Sen. Christopher Dodd, D-Conn., chairman of the Senate Banking Committee, laid out what he called a "chronology of regulatory neglect" as banks and other lenders loosened their standards for making riskier mortgage loans during the boom.
"Our nation's financial regulators were supposed to be the cops on the beat, protecting hardworking Americans from unscrupulous financial actors," Dodd said. "Yet they were spectators for far too long."
More than 2 million homeowners could lose their houses in the subprime mortgage meltdown, reports CBS News correspondent Anthony Mason. About 300,000 are already in foreclosure and more than 50 lenders are in serious trouble or have gone belly up.
Many mortgage lenders haven't come under the Federal Reserve's supervision because their primary regulators are state banking authorities. However, Dodd and others maintain, the central bank does have authority under federal law to exert jurisdiction over those companies and broaden lending regulations to cover them.
Some of the biggest companies in the so-called subprime mortgage market were called to account before the banking panel.
The distress in subprime mortgages — higher-priced home loans for people with tarnished credit or low incomes who are considered greater risks — has roiled financial markets and stoked anxiety that it could spill over into the broader economy.
Risky lending practices became so lax that in the past two years 40 percent of first-time home buyers put no money down. Now delinquency rates are soaring, adds Mason.
Company executives said they had tightened their lending practices and eliminated some higher-risk types of mortgages. They urged Congress not to rush in and overreact.
"We take the situation very seriously and we're taking strong steps" to correct problems, testified Brendan McDonagh, the chief executive of HSBC Finance Corp.
With millions of homeowners said to be at risk of losing their homes in coming years, the issue took on an increasingly political complexion Thursday. While a number of politicians, consumer advocates and community activists are clamoring for Congress to act, industry interests and some Republican lawmakers are warning that new restrictions on mortgage lending could choke off credit to those who most need it.
Away from the hearing, Democratic presidential contender Sen.

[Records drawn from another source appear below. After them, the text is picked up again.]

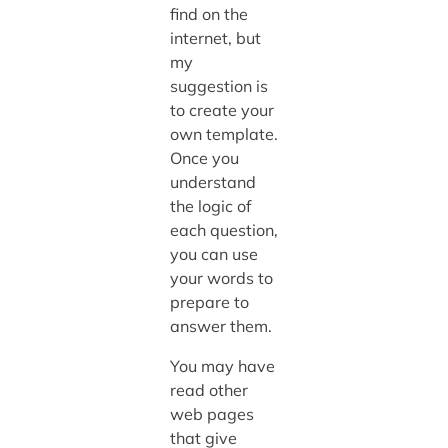
find on the
internet, but
my
suggestion is
to create your
own template.
Once you
understand
the logic of
each question,
you can use
your words to
prepare to
answer them.
You may have
read other
web pages
that give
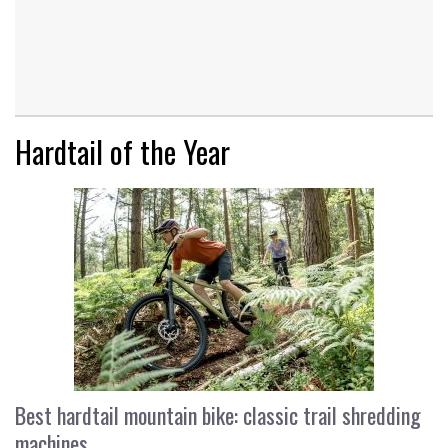
Hardtail of the Year
Best hardtail mountain bike: classic trail shredding
machines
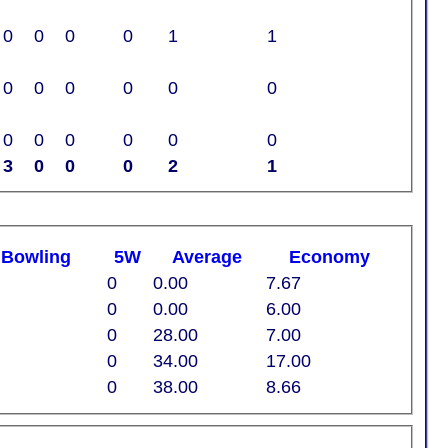
0
0
0
0
1
1
0
0
0
0
0
0
0
0
0
0
0
0
3
0
0
0
2
1
t
B
owling
5W
Average
Economy
0
0.00
7.67
0
0.00
6.00
0
28.00
7.00
0
34.00
17.00
0
38.00
8.66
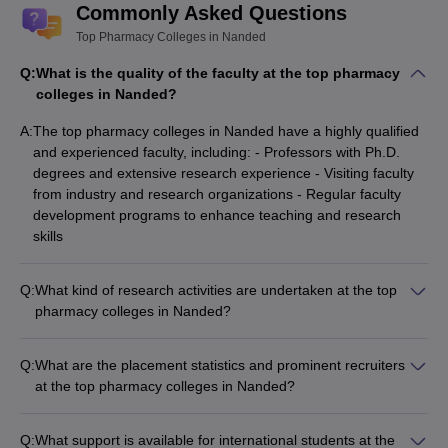
Commonly Asked Questions
Top Pharmacy Colleges in Nanded
Q:
What is the quality of the faculty at the top pharmacy
colleges in Nanded?
A:
The top pharmacy colleges in Nanded have a highly qualified
and experienced faculty, including: - Professors with Ph.D.
degrees and extensive research experience - Visiting faculty
from industry and research organizations - Regular faculty
development programs to enhance teaching and research
skills
Q:
What kind of research activities are undertaken at the top
pharmacy colleges in Nanded?
The top pharmacy colleges in Nanded actively engage in
research activities, including: - Conducting research projects
Q:
What are the placement statistics and prominent recruiters
funded by government and private agencies - Publishing
at the top pharmacy colleges in Nanded?
research papers in peer-reviewed journals - Organizing
The top pharmacy colleges in Nanded have a strong track
national and international conferences, seminars, and
record of placements, with companies such as: -
workshops - Collaborating with industry partners for applied
Q:
What support is available for international students at the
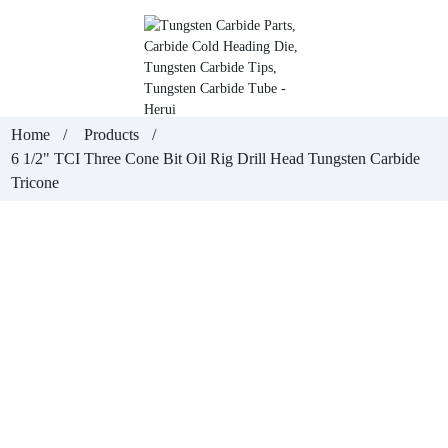
Home
Products
6 1/2" TCI Three Cone Bit Oil Rig Drill Head Tungsten Carbide
Tricone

Barack Obama called on Federal Reserve Chairman Ben Bernanke and Treasury Secretary Henry Paulson to convene a "homeownership preservation summit" bringing together major players for the purpose of stemming the foreclosure tide.
"We cannot sit on the sidelines while increasing numbers of American families face the risk of losing their homes," the Illinois Democrat said in a letter to Bernanke and Paulson.

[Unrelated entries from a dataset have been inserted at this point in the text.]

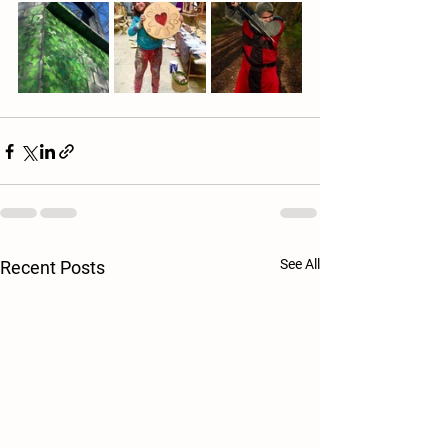
See All
Recent Posts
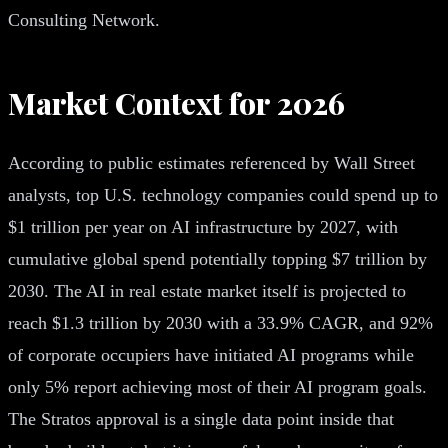
Consulting Network.
Market Context for 2026
According to public estimates referenced by Wall Street
analysts, top U.S. technology companies could spend up to
$1 trillion per year on AI infrastructure by 2027, with
cumulative global spend potentially topping $7 trillion by
2030. The AI in real estate market itself is projected to
reach $1.3 trillion by 2030 with a 33.9% CAGR, and 92%
of corporate occupiers have initiated AI programs while
only 5% report achieving most of their AI program goals.
The Stratos approval is a single data point inside that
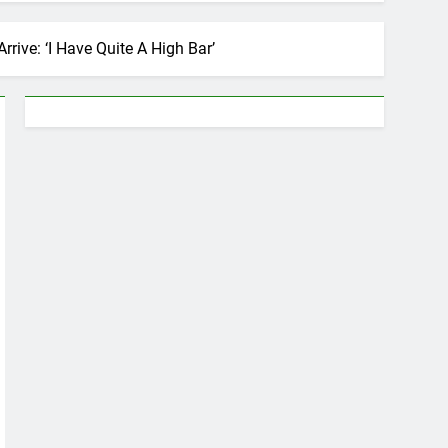
ive: ‘I Have Quite A High Bar’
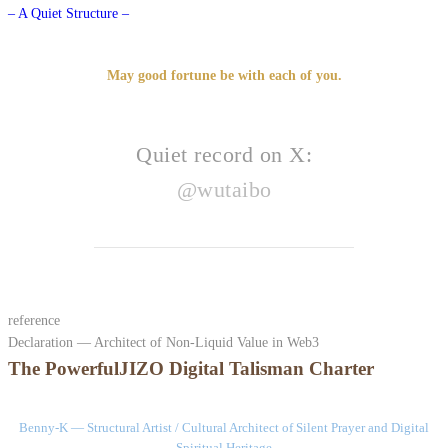
– A Quiet Structure –
May good fortune be with each of you.
Quiet record on X:
@wutaibo
reference
Declaration — Architect of Non-Liquid Value in Web3
The PowerfulJIZO Digital Talisman Charter
Benny-K — Structural Artist / Cultural Architect of Silent Prayer and Digital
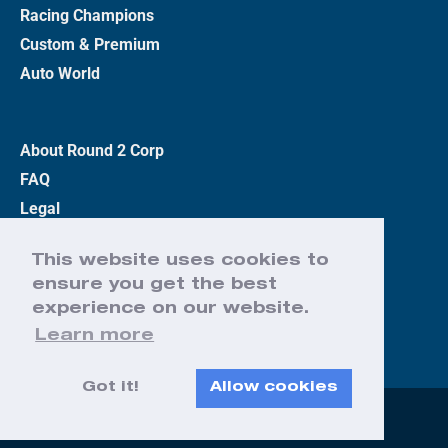
Racing Champions
Custom & Premium
Auto World
About Round 2 Corp
FAQ
Legal
Privacy Policy
This website uses cookies to
Terms
ensure you get the best
Contact Us
experience on our website.
Learn more
Got it!
Allow cookies
Web Design by Effect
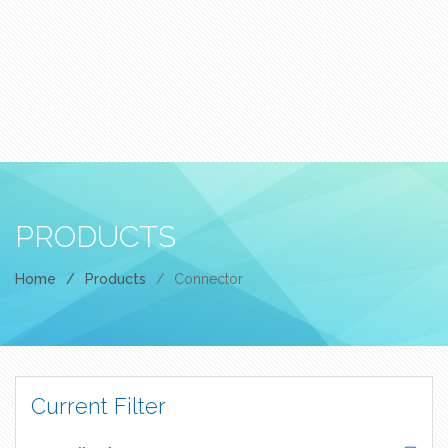
PRODUCTS
Home
/
Products
/
Connector
Current Filter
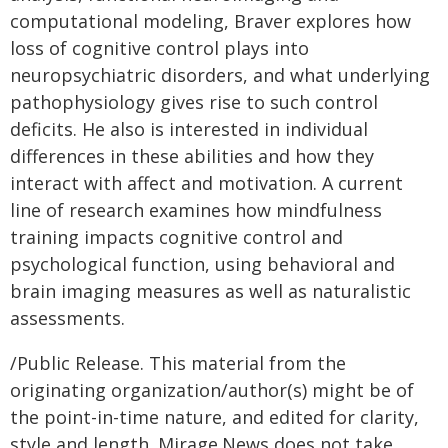
computational modeling, Braver explores how
loss of cognitive control plays into
neuropsychiatric disorders, and what underlying
pathophysiology gives rise to such control
deficits. He also is interested in individual
differences in these abilities and how they
interact with affect and motivation. A current
line of research examines how mindfulness
training impacts cognitive control and
psychological function, using behavioral and
brain imaging measures as well as naturalistic
assessments.
/Public Release. This material from the
originating organization/author(s) might be of
the point-in-time nature, and edited for clarity,
style and length. Mirage.News does not take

Dodd, who also is seeking the party's presidential nomination, warned at the hearing that some 2.2 million homeowners could lose their homes in the next few years.

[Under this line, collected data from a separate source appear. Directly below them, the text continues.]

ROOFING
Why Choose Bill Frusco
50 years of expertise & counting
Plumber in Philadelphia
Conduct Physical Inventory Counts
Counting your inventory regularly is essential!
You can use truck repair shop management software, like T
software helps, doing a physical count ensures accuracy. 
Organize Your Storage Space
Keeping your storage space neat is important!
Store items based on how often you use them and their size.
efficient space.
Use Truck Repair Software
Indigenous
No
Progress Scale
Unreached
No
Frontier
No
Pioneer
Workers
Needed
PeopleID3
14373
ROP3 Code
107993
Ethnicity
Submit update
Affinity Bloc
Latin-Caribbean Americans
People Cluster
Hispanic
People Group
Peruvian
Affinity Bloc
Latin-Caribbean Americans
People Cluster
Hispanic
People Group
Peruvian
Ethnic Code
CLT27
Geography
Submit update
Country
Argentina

Acknowledged Roger Cole, head of the Federal Reserve's banking supervision division, "I will say that given what we know now, yes, we could have done more sooner."
Under pointed questioning from Dodd, Cole promised to put in motion a process at the central bank that could lead to a broadening of federal rules governing mortgage lending standards.
A patchwork of federal and state regulatory agencies hold jurisdiction over financial companies, putting many subprime mortgage lenders outside of stringent regulation, the regulators said.
Earlier this month, the Fed and the other four federal agencies that regulate banks, thrifts and credit unions called on lenders to exercise caution in making subprime mortgage loans and strictly evaluate borrowers' ability to repay them. The regulators said the guidelines, if formally adopted by the agencies and followed by lending institutions, could result in fewer borrowers qualifying for subprime loans.
Dodd said he wanted to know why it took the regulators more than three years to act "despite evidence that they themselves identified problems in the subprime market."
© MMVII, CBS Interactive Inc. All Rights Reserved. This material may not be published, broadcast, rewritten, or redistributed. The Associated Press contributed to this report.
Best-selling author Mitch Albom on his first nonfiction work since "Tuesdays with Morrie."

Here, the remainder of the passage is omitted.